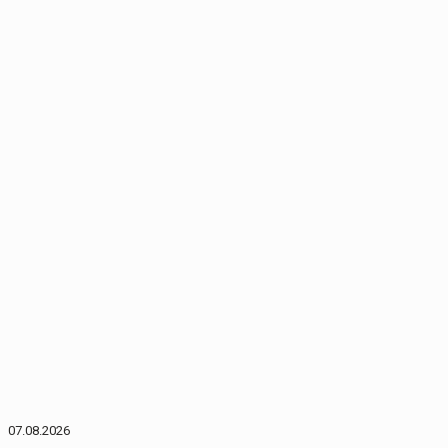
07.08.2026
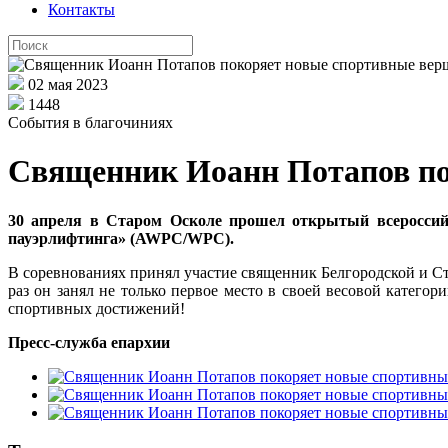
Контакты
02 мая 2023
1448
События в благочиниях
Священник Иоанн Потапов п
30 апреля в Старом Осколе прошел открытый всероссий
пауэрлифтинга» (AWPC/WPC).
В соревнованиях принял участие священник Белгородской и С
раз он занял не только первое место в своей весовой категор
спортивных достижений!
Пресс-служба епархии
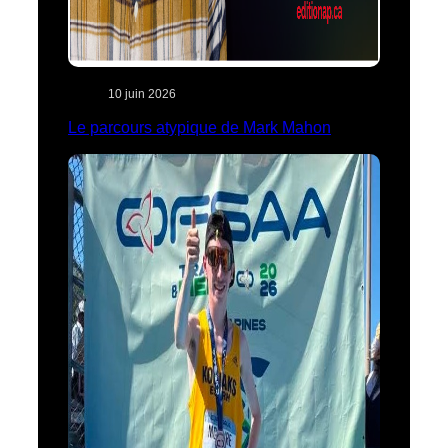
10 juin 2026
Le parcours atypique de Mark Mahon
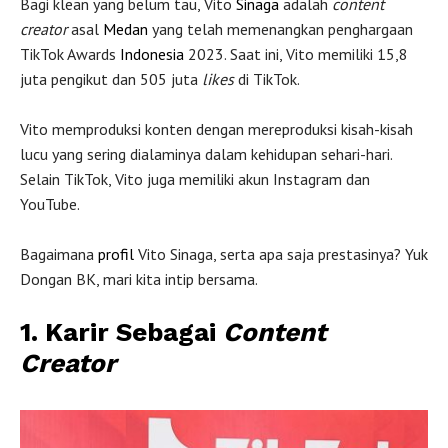
Bagi klean yang belum tau, Vito
Sinaga
adalah
content
creator
asal
Medan
yang telah memenangkan penghargaan
TikTok Awards
Indonesia
2023. Saat ini, Vito memiliki 15,8
juta pengikut dan 505 juta
likes
di TikTok.
Vito memproduksi konten dengan mereproduksi kisah-kisah
lucu yang sering dialaminya dalam kehidupan sehari-hari.
Selain TikTok, Vito juga memiliki akun Instagram dan
YouTube.
Bagaimana
profil
Vito Sinaga, serta apa saja prestasinya? Yuk
Dongan BK, mari kita intip bersama.
1. Karir Sebagai
Content
Creator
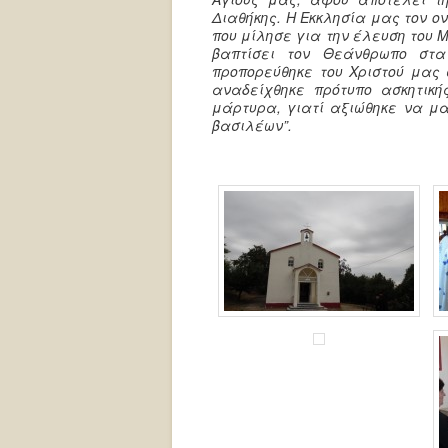
Διαθήκης. Η Εκκλησία μας τον ο
που μίλησε για την έλευση του Μ
βαπτίσει τον Θεάνθρωπο στα
προπορεύθηκε του Χριστού μας 
αναδείχθηκε πρότυπο ασκητικής
μάρτυρα, γιατί αξιώθηκε να μ
βασιλέων”.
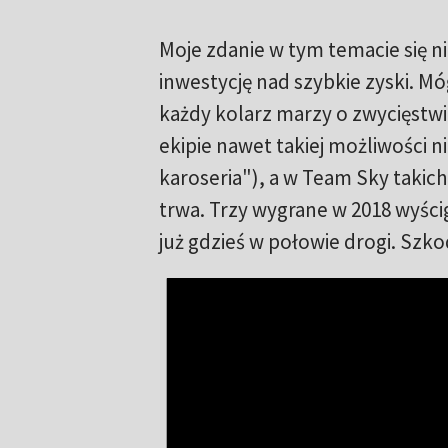
Moje zdanie w tym temacie się n
inwestycję nad szybkie zyski. Mó
każdy kolarz marzy o zwycięstw
ekipie nawet takiej możliwości ni
karoseria"), a w Team Sky takic
trwa. Trzy wygrane w 2018 wyści
już gdzieś w połowie drogi. Szkod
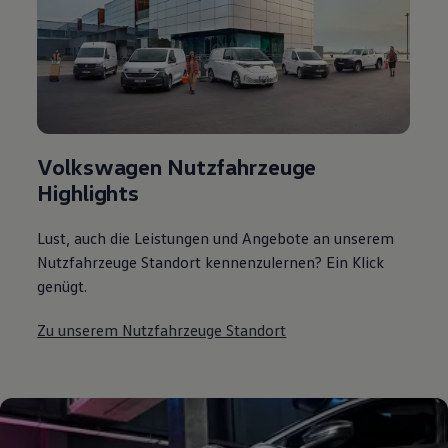
Volkswagen Nutzfahrzeuge
Highlights
Lust, auch die Leistungen und Angebote an unserem
Nutzfahrzeuge Standort kennenzulernen? Ein Klick
genügt.
Zu unserem Nutzfahrzeuge Standort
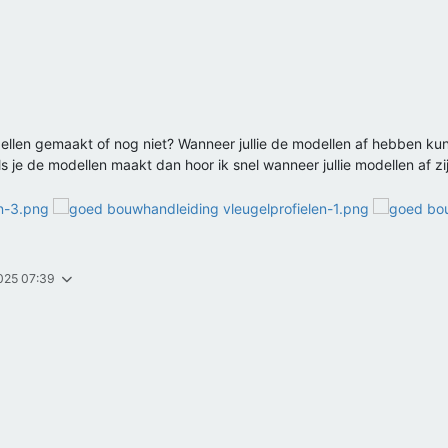
modellen gemaakt of nog niet? Wanneer jullie de modellen af hebben 
je de modellen maakt dan hoor ik snel wanneer jullie modellen af zij
2025 07:39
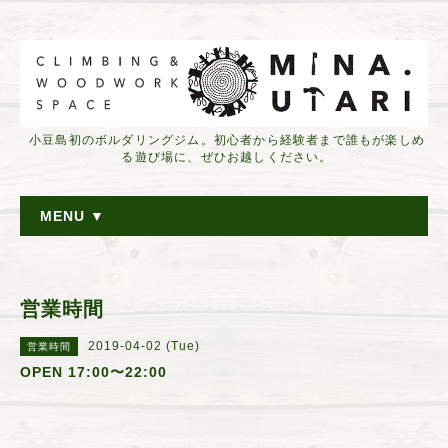
小豆島初のボルダリングジム。初心者から経験者まで誰もが楽しめ
る遊び場に、ぜひお越しください。
MENU ▼
営業時間
2019-04-02 (Tue)
営業時間
OPEN 17:00〜22:00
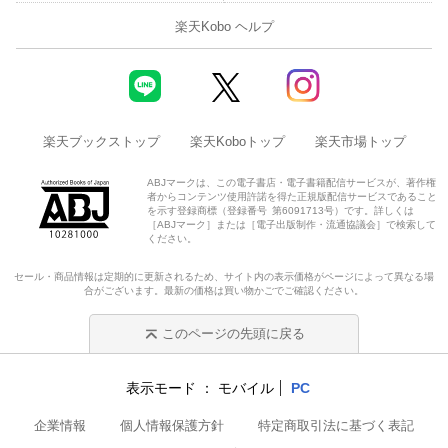
楽天Kobo ヘルプ
楽天ブックストップ
楽天Koboトップ
楽天市場トップ
ABJマークは、この電子書店・電子書籍配信サービスが、著作権
者からコンテンツ使用許諾を得た正規版配信サービスであること
を示す登録商標（登録番号 第6091713号）です。詳しくは
［ABJマーク］または［電子出版制作・流通協議会］で検索して
ください。
セール・商品情報は定期的に更新されるため、サイト内の表示価格がページによって異なる場
合がございます。最新の価格は買い物かごでご確認ください。
このページの先頭に戻る
表示モード
モバイル
PC
企業情報
個人情報保護方針
特定商取引法に基づく表記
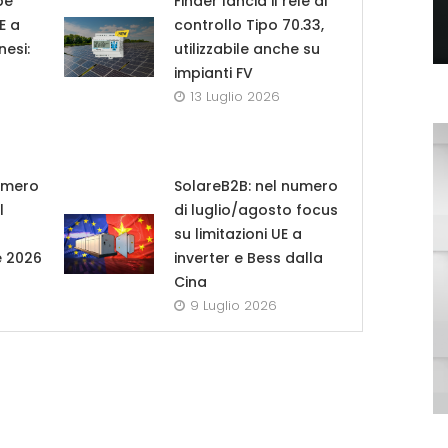
pe
Finder lancia il relè di
UE a
controllo Tipo 70.33,
nesi:
utilizzabile anche su
impianti FV
13 Luglio 2026
umero
SolareB2B: nel numero
l
di luglio/agosto focus
su limitazioni UE a
e 2026
inverter e Bess dalla
Cina
9 Luglio 2026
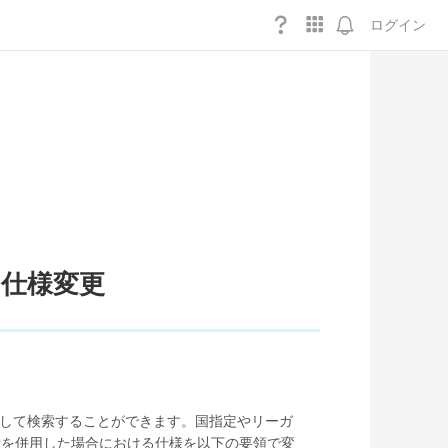
ログイン
の仕様変更
用して検索することができます。国指定やリーガ
索を併用した場合における仕様を以下の要領で変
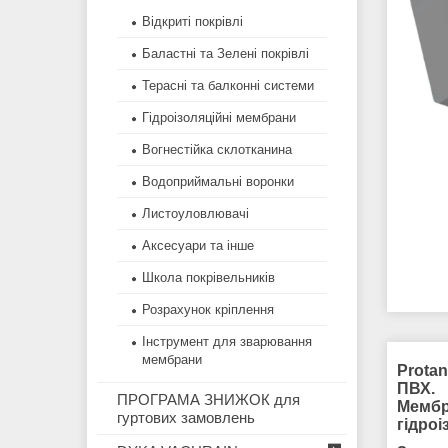
Відкриті покрівлі
Баластні та Зелені покрівлі
Терасні та балконні системи
Гідроізоляційні мембрани
Вогнестійка склотканина
Водоприймальні воронки
Листоуловлювачі
Аксесуари та інше
Школа покрівельників
Розрахунок кріплення
Інструмент для зварювання
мембрани
Protan
ПВХ.
ПРОГРАМА ЗНИЖОК для
Мембр
гуртових замовлень
гідроі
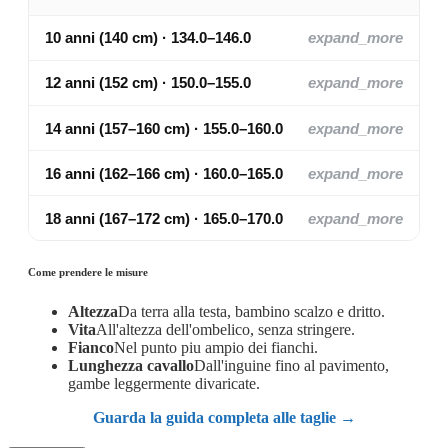
10 anni (140 cm) · 134.0–146.0
expand_more
12 anni (152 cm) · 150.0–155.0
expand_more
14 anni (157–160 cm) · 155.0–160.0
expand_more
16 anni (162–166 cm) · 160.0–165.0
expand_more
18 anni (167–172 cm) · 165.0–170.0
expand_more
Come prendere le misure
Altezza
Da terra alla testa, bambino scalzo e dritto.
Vita
All'altezza dell'ombelico, senza stringere.
Fianco
Nel punto piu ampio dei fianchi.
Lunghezza cavallo
Dall'inguine fino al pavimento,
gambe leggermente divaricate.
Guarda la guida completa alle taglie →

TASK OBJECTIVE: Return a copy of each line in the entries that contains "memiliki".

WRITTEN RESPONSE:
2023. Saat ini, Vito memiliki 15,8
Selain TikTok, Vito juga memiliki akun Instagram dan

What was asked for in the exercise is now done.